Ineffective Intervention

The government is likely to pursue a campaign of currency intervention that will prove ineffective and the yen may strengthen beyond 70 for the first time, former Finance Ministry official Eisuke Sakakibara said.

Japan’s currency may trade around 73 per dollar at the end of the year as the government will probably have to sell yen without U.S. support, Sakakibara said on TV Asahi yesterday. Last month, he said the yen may go as high as 75.

Sakakibara became known as “Mr. Yen” during his 1997-1999 tenure as the Finance Ministry’s top currency official because of his efforts to influence the yen rate through verbal and actual intervention in foreign-exchange markets.

The G-7 will take “all necessary measures to support financial stability and growth,” the nations’ finance ministers and central bankers said in the statement. They also agreed to inject liquidity into markets if necessary.

Unilateral Action

Japan acted alone in selling the yen last week, in contrast with a previous intervention in March that was coordinated among the G-7. The Bank of Japan added 10 trillion yen ($128 billion) of monetary stimulus on Aug. 4, hours after the Finance Ministry’s move.

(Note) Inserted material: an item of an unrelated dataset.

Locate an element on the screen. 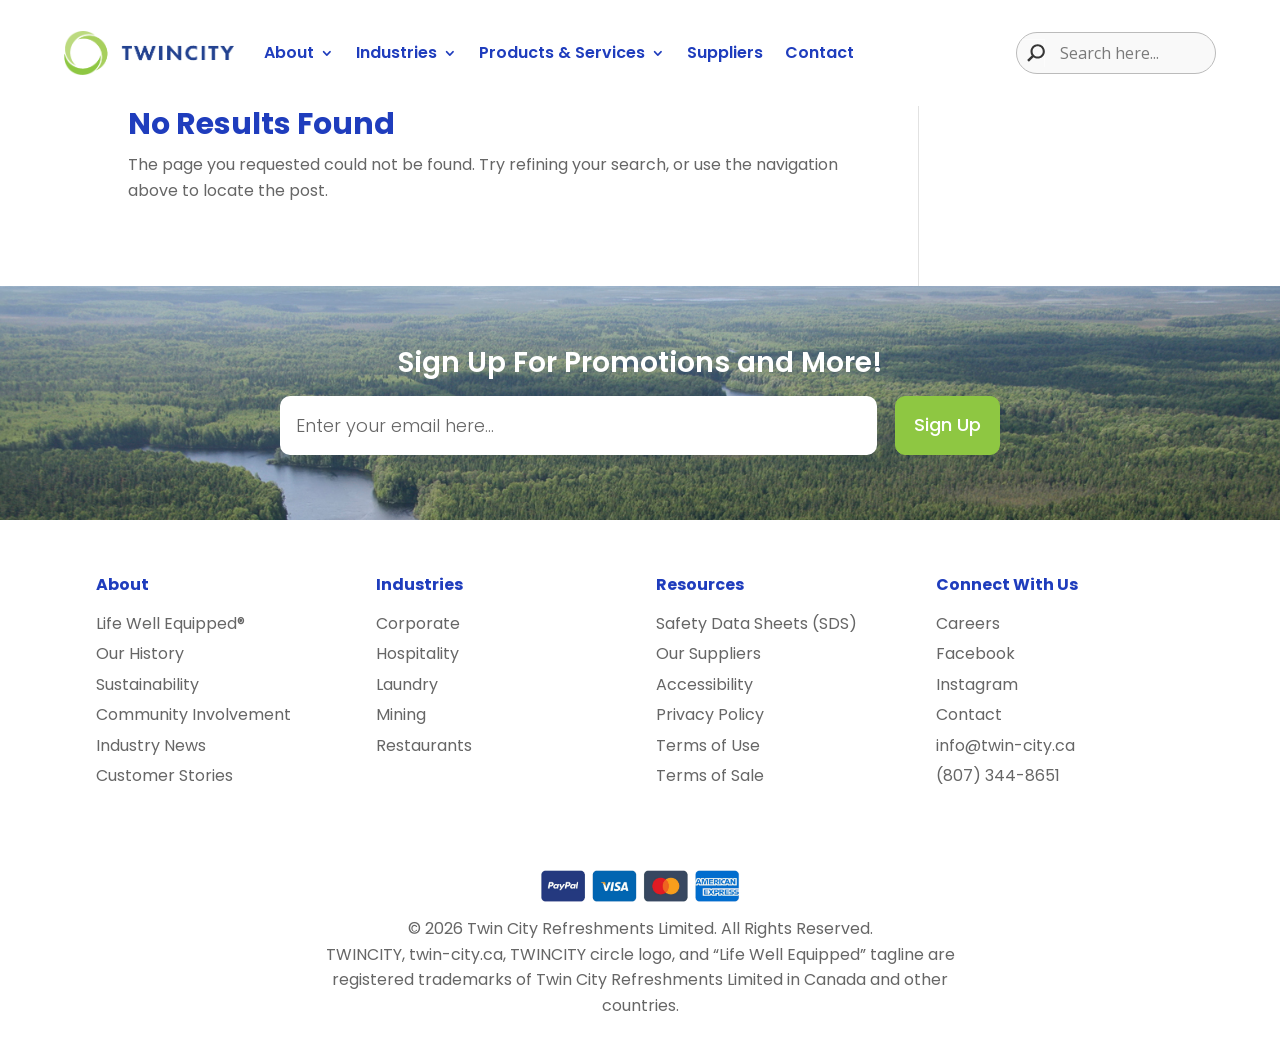 The height and width of the screenshot is (1053, 1280). Community Involvement is located at coordinates (193, 714).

“There is a good chance speculators will build up yen- buying positions again, depending on future developments, given that the present intervention is unilateral,” Goldman Sachs Group Inc. economists Naohiko Baba and Chiwoong Lee wrote in a note published on Aug. 6. “The impact will not be as large or as sustainable as a coordinated intervention.”

A stronger yen can erode exporters’ overseas earnings when repatriated and reduce their competitiveness. Osamu Masuko, president of Tokyo-based Mitsubishi Motors Corp., was among executives who called for more action after last week’s move, saying in an e-mail that the exchange rate “still isn’t acceptable.”

The latest sale may have been a record 4.5 trillion yen, according to Totan Research Co., a Tokyo money-market brokerage.

‘True Determination’

Baba and Lee at Goldman Sachs said that Japan has been buying U.S. Treasuries when it sells yen, leaving it with more than 30 trillion yen in unrealized losses that will test the government’s “true determination” to combat the currency’s rise.

Japan maintains its trust in the ability of the U.S. to pay its debts and expects Treasuries to remain an attractive investment, a government official from the Asian nation said yesterday on condition of anonymity. Japan is the second-largest international investor in Treasuries, behind China.

S&P cut the U.S. sovereign credit rating to AA+, citing an insufficient commitment toward a broader fiscal consolidation plan that stabilizes the country’s debt.

The ratings company went further than Moody’s Investors Service and Fitch Ratings, which affirmed their AAA credit ratings for the U.S. on Aug. 2, the day President Barack Obama signed a bill that ended a debt-ceiling impasse that had pushed the country to the edge of default.